▸ **DIRECTIONS FOR THIS TASK**: Your copy should repeat each record exactly and contain none of the pictures.

▸ **MATERIAL SHOWN**:

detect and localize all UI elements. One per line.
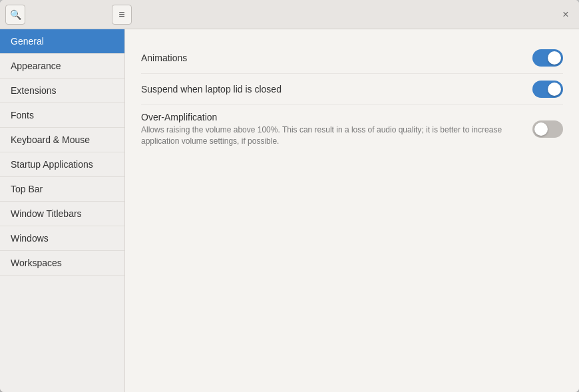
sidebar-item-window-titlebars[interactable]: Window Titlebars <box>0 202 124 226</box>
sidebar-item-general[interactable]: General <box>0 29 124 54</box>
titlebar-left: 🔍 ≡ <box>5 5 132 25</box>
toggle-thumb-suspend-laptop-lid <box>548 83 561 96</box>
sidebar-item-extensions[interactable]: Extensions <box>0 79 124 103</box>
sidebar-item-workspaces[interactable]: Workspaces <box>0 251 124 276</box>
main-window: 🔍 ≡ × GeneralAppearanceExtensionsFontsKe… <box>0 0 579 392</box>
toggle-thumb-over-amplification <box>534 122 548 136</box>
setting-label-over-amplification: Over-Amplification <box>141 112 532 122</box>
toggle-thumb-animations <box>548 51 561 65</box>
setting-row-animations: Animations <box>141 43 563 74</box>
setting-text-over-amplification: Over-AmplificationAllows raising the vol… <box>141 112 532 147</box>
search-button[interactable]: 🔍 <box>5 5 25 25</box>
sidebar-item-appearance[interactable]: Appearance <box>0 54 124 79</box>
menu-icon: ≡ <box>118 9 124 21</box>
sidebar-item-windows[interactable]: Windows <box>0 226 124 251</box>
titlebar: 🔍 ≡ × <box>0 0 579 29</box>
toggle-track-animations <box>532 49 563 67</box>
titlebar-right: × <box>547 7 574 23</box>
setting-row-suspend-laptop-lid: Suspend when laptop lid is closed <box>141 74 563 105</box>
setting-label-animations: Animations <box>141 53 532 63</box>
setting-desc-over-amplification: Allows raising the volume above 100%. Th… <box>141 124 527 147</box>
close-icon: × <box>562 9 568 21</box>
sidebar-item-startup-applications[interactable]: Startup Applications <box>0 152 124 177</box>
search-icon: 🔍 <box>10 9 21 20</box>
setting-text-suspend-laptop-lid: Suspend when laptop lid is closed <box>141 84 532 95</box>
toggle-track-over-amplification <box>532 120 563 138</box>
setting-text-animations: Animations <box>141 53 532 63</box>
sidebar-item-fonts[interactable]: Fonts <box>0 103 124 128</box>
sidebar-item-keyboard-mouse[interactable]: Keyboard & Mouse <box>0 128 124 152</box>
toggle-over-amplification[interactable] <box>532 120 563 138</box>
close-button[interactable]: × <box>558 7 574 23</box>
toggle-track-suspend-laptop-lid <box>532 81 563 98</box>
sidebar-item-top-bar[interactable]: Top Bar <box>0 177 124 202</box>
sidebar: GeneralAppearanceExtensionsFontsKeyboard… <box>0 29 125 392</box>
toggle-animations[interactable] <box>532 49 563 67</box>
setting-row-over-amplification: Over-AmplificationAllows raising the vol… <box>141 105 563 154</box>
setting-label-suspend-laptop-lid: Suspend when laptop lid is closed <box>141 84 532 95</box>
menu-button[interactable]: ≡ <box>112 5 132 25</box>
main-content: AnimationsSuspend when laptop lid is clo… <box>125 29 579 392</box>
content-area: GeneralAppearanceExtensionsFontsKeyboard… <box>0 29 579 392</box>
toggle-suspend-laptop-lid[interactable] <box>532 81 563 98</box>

▸ **TASK SOLUTION**:
detect and localize all UI elements. One per line.
sidebar-item-window-titlebars[interactable]: Window Titlebars <box>0 202 124 226</box>
sidebar-item-general[interactable]: General <box>0 29 124 54</box>
titlebar-left: 🔍 ≡ <box>5 5 132 25</box>
toggle-thumb-suspend-laptop-lid <box>548 83 561 96</box>
sidebar-item-extensions[interactable]: Extensions <box>0 79 124 103</box>
sidebar-item-workspaces[interactable]: Workspaces <box>0 251 124 276</box>
main-window: 🔍 ≡ × GeneralAppearanceExtensionsFontsKe… <box>0 0 579 392</box>
toggle-thumb-over-amplification <box>534 122 548 136</box>
setting-label-over-amplification: Over-Amplification <box>141 112 532 122</box>
toggle-thumb-animations <box>548 51 561 65</box>
setting-row-animations: Animations <box>141 43 563 74</box>
setting-text-over-amplification: Over-AmplificationAllows raising the vol… <box>141 112 532 147</box>
search-button[interactable]: 🔍 <box>5 5 25 25</box>
sidebar-item-appearance[interactable]: Appearance <box>0 54 124 79</box>
menu-icon: ≡ <box>118 9 124 21</box>
sidebar-item-windows[interactable]: Windows <box>0 226 124 251</box>
titlebar: 🔍 ≡ × <box>0 0 579 29</box>
toggle-track-animations <box>532 49 563 67</box>
titlebar-right: × <box>547 7 574 23</box>
setting-row-suspend-laptop-lid: Suspend when laptop lid is closed <box>141 74 563 105</box>
setting-label-animations: Animations <box>141 53 532 63</box>
setting-desc-over-amplification: Allows raising the volume above 100%. Th… <box>141 124 527 147</box>
close-icon: × <box>562 9 568 21</box>
sidebar-item-startup-applications[interactable]: Startup Applications <box>0 152 124 177</box>
search-icon: 🔍 <box>10 9 21 20</box>
setting-text-suspend-laptop-lid: Suspend when laptop lid is closed <box>141 84 532 95</box>
toggle-track-over-amplification <box>532 120 563 138</box>
setting-text-animations: Animations <box>141 53 532 63</box>
sidebar-item-fonts[interactable]: Fonts <box>0 103 124 128</box>
sidebar-item-keyboard-mouse[interactable]: Keyboard & Mouse <box>0 128 124 152</box>
toggle-over-amplification[interactable] <box>532 120 563 138</box>
close-button[interactable]: × <box>558 7 574 23</box>
toggle-track-suspend-laptop-lid <box>532 81 563 98</box>
sidebar-item-top-bar[interactable]: Top Bar <box>0 177 124 202</box>
sidebar: GeneralAppearanceExtensionsFontsKeyboard… <box>0 29 125 392</box>
toggle-animations[interactable] <box>532 49 563 67</box>
setting-row-over-amplification: Over-AmplificationAllows raising the vol… <box>141 105 563 154</box>
setting-label-suspend-laptop-lid: Suspend when laptop lid is closed <box>141 84 532 95</box>
menu-button[interactable]: ≡ <box>112 5 132 25</box>
main-content: AnimationsSuspend when laptop lid is clo… <box>125 29 579 392</box>
content-area: GeneralAppearanceExtensionsFontsKeyboard… <box>0 29 579 392</box>
toggle-suspend-laptop-lid[interactable] <box>532 81 563 98</box>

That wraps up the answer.